_Dataset extract_

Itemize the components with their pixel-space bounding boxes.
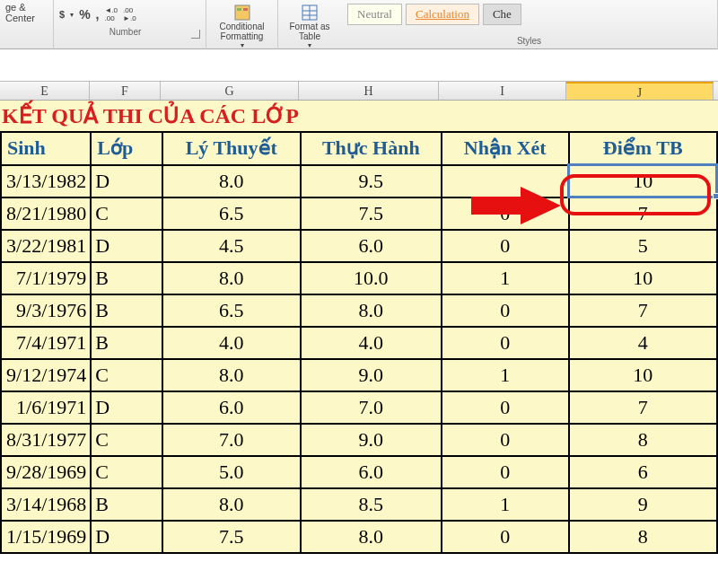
column-header-J[interactable]: J (566, 82, 714, 100)
cell[interactable]: D (91, 391, 162, 424)
increase-decimal-button[interactable]: ◄.0.00 (104, 6, 118, 22)
cell[interactable]: 8.0 (301, 521, 441, 553)
cell[interactable] (442, 165, 569, 197)
cell[interactable]: 4.5 (162, 230, 301, 262)
cell[interactable]: D (91, 165, 162, 197)
cell[interactable]: C (91, 359, 162, 391)
cell[interactable]: B (91, 294, 162, 327)
cell[interactable]: 9.5 (301, 165, 441, 197)
header-cell[interactable]: Lớp (91, 133, 162, 165)
decrease-decimal-button[interactable]: .00►.0 (123, 6, 136, 22)
cell[interactable]: B (91, 488, 162, 521)
number-dialog-launcher[interactable] (191, 30, 200, 39)
cell[interactable]: 8 (569, 521, 717, 553)
cell[interactable]: B (91, 327, 162, 359)
cell[interactable]: 4.0 (162, 327, 301, 359)
cell[interactable]: 0 (442, 391, 569, 424)
cell[interactable]: 3/22/1981 (1, 230, 91, 262)
conditional-formatting-button[interactable]: Conditional Formatting▾ (212, 2, 272, 51)
merge-center-fragment[interactable]: ge & Center (5, 2, 48, 23)
cell[interactable]: 1 (442, 262, 569, 294)
cell[interactable]: D (91, 230, 162, 262)
column-header-H[interactable]: H (299, 82, 439, 100)
cell[interactable]: 7.0 (301, 391, 441, 424)
currency-dropdown[interactable]: $ (59, 9, 65, 20)
header-cell[interactable]: Điểm TB (569, 133, 717, 165)
cell[interactable]: 0 (442, 456, 569, 488)
cell[interactable]: 6.5 (162, 294, 301, 327)
cell[interactable]: 9.0 (301, 424, 441, 456)
cell[interactable]: 8.0 (162, 262, 301, 294)
cell[interactable]: 7.5 (301, 197, 441, 230)
cell[interactable]: 6 (569, 456, 717, 488)
cell[interactable]: 3/13/1982 (1, 165, 91, 197)
table-row: 7/4/1971B4.04.004 (1, 327, 717, 359)
cell[interactable]: 8.0 (162, 488, 301, 521)
column-header-I[interactable]: I (439, 82, 566, 100)
cell-style-calculation[interactable]: Calculation (406, 4, 479, 25)
cell[interactable]: 6.0 (162, 391, 301, 424)
cell[interactable]: 9.0 (301, 359, 441, 391)
cell[interactable]: 0 (442, 424, 569, 456)
cell[interactable]: 3/14/1968 (1, 488, 91, 521)
cell[interactable]: 10 (569, 262, 717, 294)
cell[interactable]: B (91, 262, 162, 294)
cell[interactable]: 1 (442, 359, 569, 391)
cell[interactable]: 0 (442, 521, 569, 553)
percent-button[interactable]: % (79, 7, 90, 22)
header-cell[interactable]: Thực Hành (301, 133, 441, 165)
cell[interactable]: 9/28/1969 (1, 456, 91, 488)
format-as-table-button[interactable]: Format as Table▾ (284, 2, 336, 51)
column-header-G[interactable]: G (161, 82, 299, 100)
cell[interactable]: 8.0 (162, 359, 301, 391)
cell[interactable]: 7/4/1971 (1, 327, 91, 359)
cell[interactable]: 7.5 (162, 521, 301, 553)
cell-style-check[interactable]: Che (483, 4, 521, 25)
cell-style-neutral[interactable]: Neutral (347, 4, 402, 25)
cell[interactable]: 4.0 (301, 327, 441, 359)
cell[interactable]: 9/3/1976 (1, 294, 91, 327)
cell[interactable]: 1/6/1971 (1, 391, 91, 424)
cell[interactable]: 0 (442, 327, 569, 359)
cell[interactable]: 7 (569, 294, 717, 327)
cell[interactable]: 5.0 (162, 456, 301, 488)
cell[interactable]: C (91, 456, 162, 488)
column-header-E[interactable]: E (0, 82, 90, 100)
cell[interactable]: 10 (569, 359, 717, 391)
table-title[interactable]: KẾT QUẢ THI CỦA CÁC LỚP (0, 101, 718, 133)
cell[interactable]: 7 (569, 197, 717, 230)
cell[interactable]: 0 (442, 294, 569, 327)
cell[interactable]: 8.0 (162, 165, 301, 197)
cell[interactable]: 6.0 (301, 230, 441, 262)
cell[interactable]: 1 (442, 488, 569, 521)
cell[interactable]: 8/31/1977 (1, 424, 91, 456)
cell[interactable]: 0 (442, 197, 569, 230)
cell[interactable]: 0 (442, 230, 569, 262)
cell[interactable]: 8.5 (301, 488, 441, 521)
fill-handle[interactable] (713, 193, 718, 199)
cell[interactable]: 7/1/1979 (1, 262, 91, 294)
cell[interactable]: 10 (569, 165, 717, 197)
cell[interactable]: 9 (569, 488, 717, 521)
header-cell[interactable]: Lý Thuyết (162, 133, 301, 165)
cell[interactable]: 6.0 (301, 456, 441, 488)
cell[interactable]: 8 (569, 424, 717, 456)
cell[interactable]: 1/15/1969 (1, 521, 91, 553)
cell[interactable]: 6.5 (162, 197, 301, 230)
cell[interactable]: C (91, 424, 162, 456)
cell[interactable]: 8/21/1980 (1, 197, 91, 230)
cell[interactable]: D (91, 521, 162, 553)
column-header-F[interactable]: F (90, 82, 161, 100)
cell[interactable]: 5 (569, 230, 717, 262)
cell[interactable]: 4 (569, 327, 717, 359)
header-cell[interactable]: Sinh (1, 133, 91, 165)
cell[interactable]: 7.0 (162, 424, 301, 456)
cell[interactable]: 8.0 (301, 294, 441, 327)
cell[interactable]: 10.0 (301, 262, 441, 294)
header-cell[interactable]: Nhận Xét (442, 133, 569, 165)
cell[interactable]: C (91, 197, 162, 230)
comma-style-button[interactable]: , (96, 7, 100, 22)
table-row: 3/22/1981D4.56.005 (1, 230, 717, 262)
cell[interactable]: 9/12/1974 (1, 359, 91, 391)
cell[interactable]: 7 (569, 391, 717, 424)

_Task details_
Every line of the data above is to be set down exactly; the pictures are not.

_Solved problem_
Itemize the components with their pixel-space bounding boxes.
column-header-J[interactable]: J (566, 82, 714, 100)
cell[interactable]: D (91, 391, 162, 424)
increase-decimal-button[interactable]: ◄.0.00 (104, 6, 118, 22)
cell[interactable]: 8.0 (301, 521, 441, 553)
cell[interactable] (442, 165, 569, 197)
cell[interactable]: 4.5 (162, 230, 301, 262)
cell[interactable]: D (91, 165, 162, 197)
cell[interactable]: C (91, 359, 162, 391)
cell[interactable]: B (91, 294, 162, 327)
cell[interactable]: 9.5 (301, 165, 441, 197)
header-cell[interactable]: Lớp (91, 133, 162, 165)
decrease-decimal-button[interactable]: .00►.0 (123, 6, 136, 22)
cell[interactable]: B (91, 488, 162, 521)
number-dialog-launcher[interactable] (191, 30, 200, 39)
cell[interactable]: 8 (569, 521, 717, 553)
cell[interactable]: B (91, 327, 162, 359)
cell[interactable]: 4.0 (162, 327, 301, 359)
cell[interactable]: 0 (442, 391, 569, 424)
cell[interactable]: 3/22/1981 (1, 230, 91, 262)
conditional-formatting-button[interactable]: Conditional Formatting▾ (212, 2, 272, 51)
merge-center-fragment[interactable]: ge & Center (5, 2, 48, 23)
cell[interactable]: 1 (442, 262, 569, 294)
cell[interactable]: D (91, 230, 162, 262)
column-header-H[interactable]: H (299, 82, 439, 100)
cell[interactable]: 7.0 (301, 391, 441, 424)
currency-dropdown[interactable]: $ (59, 9, 65, 20)
header-cell[interactable]: Điểm TB (569, 133, 717, 165)
cell[interactable]: 0 (442, 456, 569, 488)
cell[interactable]: 6.5 (162, 294, 301, 327)
cell[interactable]: 9.0 (301, 424, 441, 456)
cell[interactable]: 8.0 (162, 262, 301, 294)
cell[interactable]: 7.5 (301, 197, 441, 230)
cell[interactable]: 6 (569, 456, 717, 488)
cell[interactable]: 3/13/1982 (1, 165, 91, 197)
table-row: 7/4/1971B4.04.004 (1, 327, 717, 359)
cell[interactable]: 8.0 (162, 488, 301, 521)
column-header-I[interactable]: I (439, 82, 566, 100)
cell-style-calculation[interactable]: Calculation (406, 4, 479, 25)
cell[interactable]: 6.0 (162, 391, 301, 424)
cell[interactable]: 9.0 (301, 359, 441, 391)
cell[interactable]: 0 (442, 424, 569, 456)
cell[interactable]: 3/14/1968 (1, 488, 91, 521)
cell[interactable]: 10 (569, 262, 717, 294)
cell[interactable]: B (91, 262, 162, 294)
cell[interactable]: 1 (442, 359, 569, 391)
cell[interactable]: 0 (442, 521, 569, 553)
percent-button[interactable]: % (79, 7, 90, 22)
header-cell[interactable]: Thực Hành (301, 133, 441, 165)
cell[interactable]: 9/28/1969 (1, 456, 91, 488)
format-as-table-button[interactable]: Format as Table▾ (284, 2, 336, 51)
column-header-G[interactable]: G (161, 82, 299, 100)
cell[interactable]: 8.0 (162, 359, 301, 391)
cell[interactable]: 7/4/1971 (1, 327, 91, 359)
cell[interactable]: 7.5 (162, 521, 301, 553)
cell-style-check[interactable]: Che (483, 4, 521, 25)
cell-style-neutral[interactable]: Neutral (347, 4, 402, 25)
cell[interactable]: 4.0 (301, 327, 441, 359)
cell[interactable]: 9/3/1976 (1, 294, 91, 327)
cell[interactable]: 1/6/1971 (1, 391, 91, 424)
cell[interactable]: 0 (442, 327, 569, 359)
cell[interactable]: 7 (569, 294, 717, 327)
cell[interactable]: 5.0 (162, 456, 301, 488)
cell[interactable]: C (91, 456, 162, 488)
column-header-E[interactable]: E (0, 82, 90, 100)
cell[interactable]: 10 (569, 359, 717, 391)
table-title[interactable]: KẾT QUẢ THI CỦA CÁC LỚP (0, 101, 718, 133)
cell[interactable]: 7 (569, 197, 717, 230)
cell[interactable]: 0 (442, 294, 569, 327)
cell[interactable]: 8.0 (162, 165, 301, 197)
cell[interactable]: 6.0 (301, 230, 441, 262)
cell[interactable]: 1 (442, 488, 569, 521)
cell[interactable]: 8/31/1977 (1, 424, 91, 456)
cell[interactable]: 0 (442, 197, 569, 230)
cell[interactable]: 0 (442, 230, 569, 262)
cell[interactable]: 8.5 (301, 488, 441, 521)
fill-handle[interactable] (713, 193, 718, 199)
cell[interactable]: 7/1/1979 (1, 262, 91, 294)
cell[interactable]: 10 (569, 165, 717, 197)
cell[interactable]: 9 (569, 488, 717, 521)
header-cell[interactable]: Lý Thuyết (162, 133, 301, 165)
cell[interactable]: 6.0 (301, 456, 441, 488)
cell[interactable]: 8 (569, 424, 717, 456)
cell[interactable]: 1/15/1969 (1, 521, 91, 553)
cell[interactable]: 6.5 (162, 197, 301, 230)
cell[interactable]: C (91, 424, 162, 456)
cell[interactable]: 8/21/1980 (1, 197, 91, 230)
cell[interactable]: D (91, 521, 162, 553)
column-header-F[interactable]: F (90, 82, 161, 100)
cell[interactable]: 5 (569, 230, 717, 262)
cell[interactable]: 4 (569, 327, 717, 359)
header-cell[interactable]: Sinh (1, 133, 91, 165)
cell[interactable]: 7.0 (162, 424, 301, 456)
cell[interactable]: 8.0 (301, 294, 441, 327)
cell[interactable]: 10.0 (301, 262, 441, 294)
header-cell[interactable]: Nhận Xét (442, 133, 569, 165)
cell[interactable]: C (91, 197, 162, 230)
comma-style-button[interactable]: , (96, 7, 100, 22)
table-row: 3/22/1981D4.56.005 (1, 230, 717, 262)
cell[interactable]: 9/12/1974 (1, 359, 91, 391)
cell[interactable]: 7 (569, 391, 717, 424)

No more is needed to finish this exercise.